Most good lefties are “beyond borders” in their thinking. They’re citizens of the civilized world who instinctively recoil when they hear the phrase “We’re number one!” (an ESPN barroom American-ism if there ever was one), and who relate as much to Italians and Welsh-people and Argentinians and Qaddafi-hating Libyans and Lithuanians as they would to Middle Americans of any region. They’re not into “American exceptionalism” or anything that smacks of xenophobia of Palinism or Gov. Rick Perry or Arizonian thinking or DuluozGray-ism.

I love American culture in many respects and am very happy I live here as a citizen, but I haven’t felt “patriotic” in ages…please. Okay, I felt a twinge when Bin Laden took a bullet in the face and I felt as shattered as everyone else on 9/11. But I also knew on that day that we’d been anything but innocent lambs, foreign-policy-wise, and that our karma had basically turned around and bitten us in the ass.
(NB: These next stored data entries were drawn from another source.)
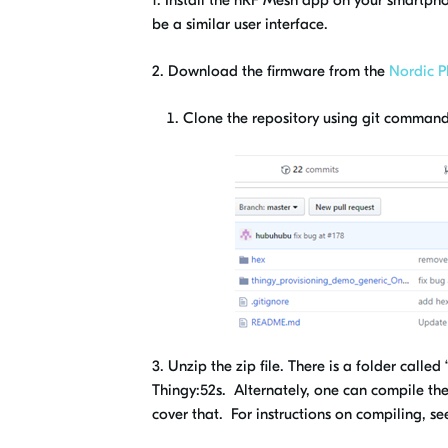
1.
Install the nRF Mesh app on your smartpho
be a similar user interface.
2. Download the firmware from the
Nordic P
Clone the repository using git command 
3. Unzip the zip file. There is a folder call
Thingy:52s. Alternately, one can compile th
cover that. For instructions on compiling, s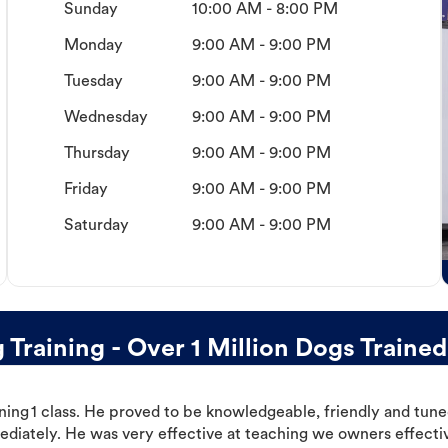
Sunday
10:00 AM - 8:00 PM
Monday
9:00 AM - 9:00 PM
Tuesday
9:00 AM - 9:00 PM
Wednesday
9:00 AM - 9:00 PM
Thursday
9:00 AM - 9:00 PM
Friday
9:00 AM - 9:00 PM
Saturday
9:00 AM - 9:00 PM
raining - Over 1 Million Dogs Trained
ning 1 class. He proved to be knowledgeable, friendly and tuned
ediately. He was very effective at teaching we owners effectiv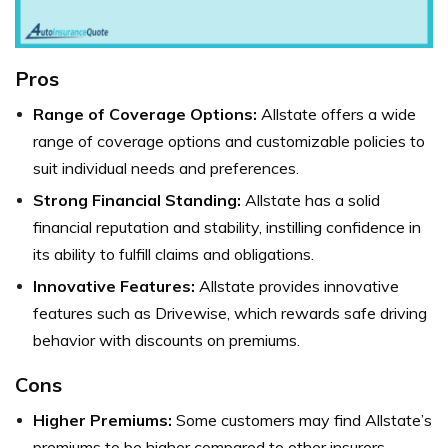
Pros
Range of Coverage Options:
Allstate offers a wide
range of coverage options and customizable policies to
suit individual needs and preferences.
Strong Financial Standing:
Allstate has a solid
financial reputation and stability, instilling confidence in
its ability to fulfill claims and obligations.
Innovative Features:
Allstate provides innovative
features such as Drivewise, which rewards safe driving
behavior with discounts on premiums.
Cons
Higher Premiums:
Some customers may find Allstate’s
premiums to be higher compared to other insurers,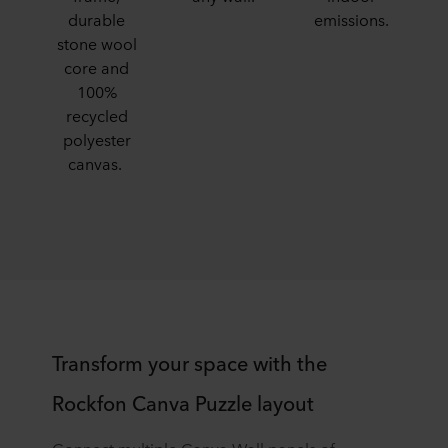
durable
emissions.
stone wool
core and
100%
recycled
polyester
canvas.​
​Transform your space with the
Rockfon Canva Puzzle layout​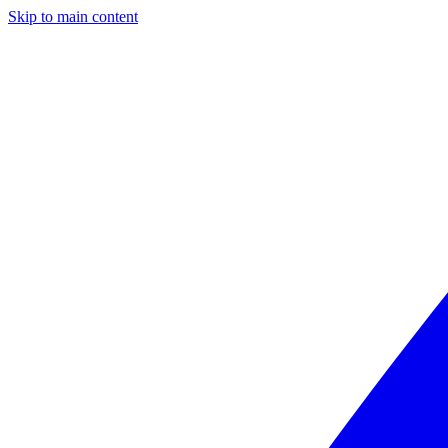
Skip to main content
We’ve been the marauding Romans of our time since the 1950s, and we’re hated worldwide for that. (As well as, okay, envied in a weird sense.) So the idea of compiling a list of “patriotic films” seems kind of odd, but Bilge Ebiri‘s choices are…well, thoughtful. I mean, I’ve never thought of Manhattan as a patriotic film.
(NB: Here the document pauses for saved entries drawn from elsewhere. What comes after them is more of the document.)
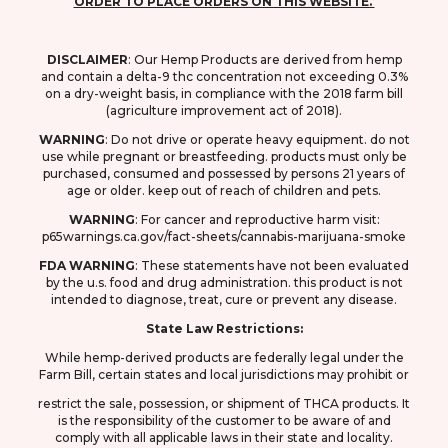
ORDER TO PLACE ORDERS ON THIS WEBSITE.
DISCLAIMER
: O
ur Hemp Products are derived from hemp
and contain a delta-9 thc concentration not exceeding 0.3%
on a dry-weight basis, in compliance with the 2018 farm bill
(agriculture improvement act of 2018).
WARNING
: D
o not drive or operate heavy equipment. do not
use while pregnant or breastfeeding. products must only be
purchased, consumed and possessed by persons 21 years of
age or older. keep out of reach of children and pets.
WARNING
: F
or cancer and reproductive harm visit:
p65warnings.ca.gov/fact-sheets/cannabis-marijuana-smoke
FDA
WARNING
: These statements have not been evaluated
by the u.s. food and drug
administration. this product is not
intended to diagnose, treat, cure or prevent any disease.
State Law Restrictions:
While hemp-derived products are federally legal under the
Farm Bill, certain states and local jurisdictions may prohibit or
restrict the sale, possession, or shipment of THCA products. It
is the responsibility of the customer to be aware of and
comply with all applicable laws in their state and locality.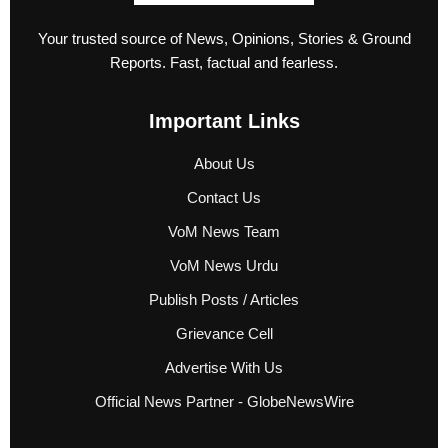
Your trusted source of News, Opinions, Stories & Ground
Reports. Fast, factual and fearless.
Important Links
About Us
Contact Us
VoM News Team
VoM News Urdu
Publish Posts / Articles
Grievance Cell
Advertise With Us
Official News Partner - GlobeNewsWire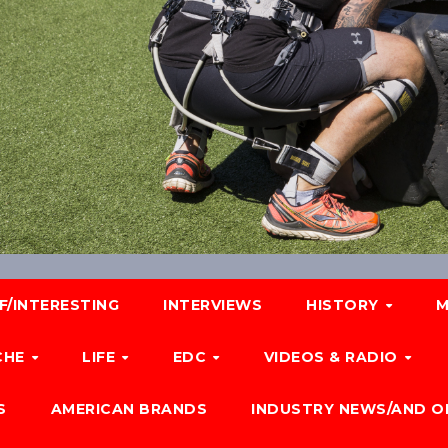
F/INTERESTING
INTERVIEWS
HISTORY
M
CHE
LIFE
EDC
VIDEOS & RADIO
S
AMERICAN BRANDS
INDUSTRY NEWS/AND O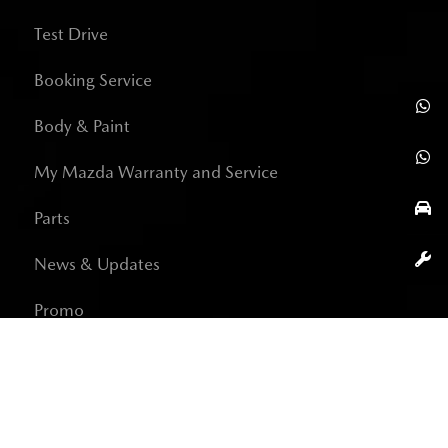
Test Drive
Booking Service
Body & Paint
My Mazda Warranty and Service
Parts
News & Updates
Promo
Career
Contact Us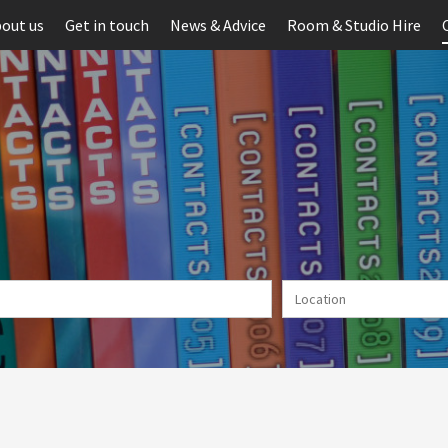
out us
Get in touch
News & Advice
Room & Studio Hire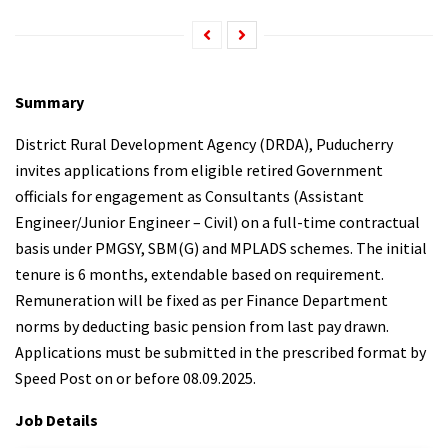
Summary
District Rural Development Agency (DRDA), Puducherry
invites applications from eligible retired Government
officials for engagement as Consultants (Assistant
Engineer/Junior Engineer – Civil) on a full-time contractual
basis under PMGSY, SBM(G) and MPLADS schemes. The initial
tenure is 6 months, extendable based on requirement.
Remuneration will be fixed as per Finance Department
norms by deducting basic pension from last pay drawn.
Applications must be submitted in the prescribed format by
Speed Post on or before 08.09.2025.
Job Details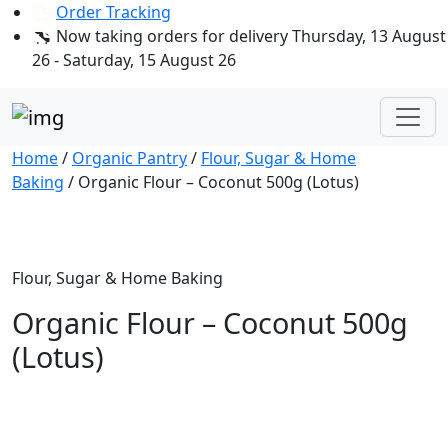
Order Tracking
Now taking orders for delivery Thursday, 13 August
26 - Saturday, 15 August 26
Home
/
Organic Pantry
/
Flour, Sugar & Home
Baking
/ Organic Flour – Coconut 500g (Lotus)
Flour, Sugar & Home Baking
Organic Flour – Coconut 500g
(Lotus)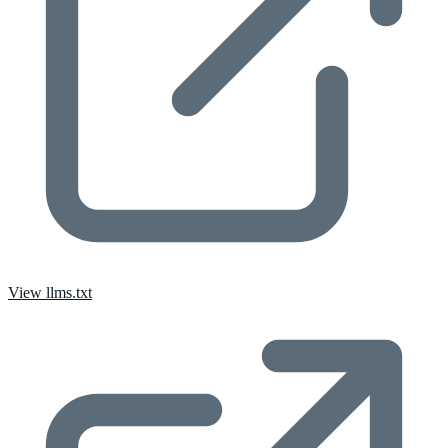
View llms.txt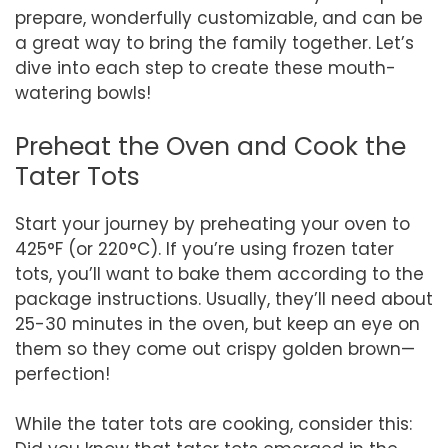
prepare, wonderfully customizable, and can be
a great way to bring the family together. Let’s
dive into each step to create these mouth-
watering bowls!
Preheat the Oven and Cook the
Tater Tots
Start your journey by preheating your oven to
425°F (or 220°C). If you’re using frozen tater
tots, you’ll want to bake them according to the
package instructions. Usually, they’ll need about
25-30 minutes in the oven, but keep an eye on
them so they come out crispy golden brown—
perfection!
While the tater tots are cooking, consider this:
I feel proud of the achievements of the great American artists, writers, thinkers and doers. That’s my kind of patriotism. I feel immensely proud that I come from the same country as Mark Twain and Hoyt Wilhelm and Allen Ginsberg and Woody Allen and Walt Whitman and Frank Sinatra. But we’re not the country of George M. Cohan or FDR or George S. Patton or Audie Murphy or Woody Guthrie or Chief Sitting Bull any more. We’ve been taken over by corporations. There’s only the international dominion of dollars. We’re on the way down and everyone knows it, and it’s mainly because of the corporate-fellating right and the Rick Perrys and Sarah Palins and the Tea Party morons who cherish their inalienable right to burn fossil fuels and eat super-fatty foods and own 60″ LED flat-screens more than anything else.

So you can have the Uncle Sam, red-white-and-blue stuff with tanks and soldiers marching down Main Street. In my mind that’s pageant-code for “we’re beyond arrogant and we love it!”

You think Naom Chomsky gets all misty-eyed on the 4th of July?